How to match a regular expression with a grouping with an unknown number of groups

Question

How to match a regular expression with a grouping with an unknown number of groups

I want to execute a regular expression (in Python) in the program output log. The log contains some lines that look like this:

... VALUE 100 234 568 9233 119 ... VALUE 101 124 9223 4329 1559 ...
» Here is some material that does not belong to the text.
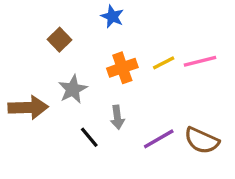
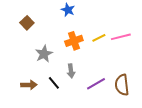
brown square: (60, 40) -> (27, 23), moved
brown arrow: (28, 107) -> (29, 85), moved, size x0.7
brown semicircle: (202, 141) -> (122, 85), turned 60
I would like to capture the list of numbers that occurs after the first drop of a line starting with VALUE. those. I want it to return ('100','234','568','9233','119') . The problem is that I do not know in advance how many rooms there will be.
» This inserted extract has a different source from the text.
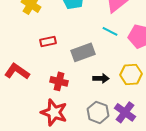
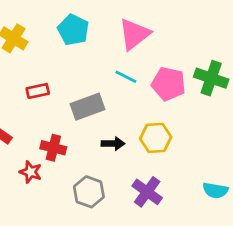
red star: (54, 112) -> (31, 172), moved, size x0.6
gray hexagon: (98, 112) -> (89, 192), moved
I tried using this as a regular expression:

 VALUE (?:(\d+)\s)+

This matches the string, but only captures the last value, so I just get ('119',).

+17

python regex

Lorin Hochstein Sep 10 '09 at 20:06

source share

5 answers

 >>> import re >>> reg = re.compile('\d+') >>> reg.findall('VALUE 100 234 568 9233 119') ['100', '234', '568', '9223', '119']

This does not confirm that the keyword "VALUE" appears at the beginning of the line, and it does not confirm that there is exactly one space between the elements, but if you can do it as a separate step (or if you do not need it at all), then it will find all sequences of numbers on any line.

+9

Ian Clelland Sep 10 '09 at 20:17

source share

You can only run the primary regular expression, and then run the secondary regular expression in these matches to get numbers:

 matches = Regex.Match(log) foreach (Match match in matches) { submatches = Regex2.Match(match) }

This is, of course, also if you do not want to write a complete parser.

+2

Chris J Sep 10 '09 at 20:14

source share

Another option not described here is the presence of a group of optional capture groups.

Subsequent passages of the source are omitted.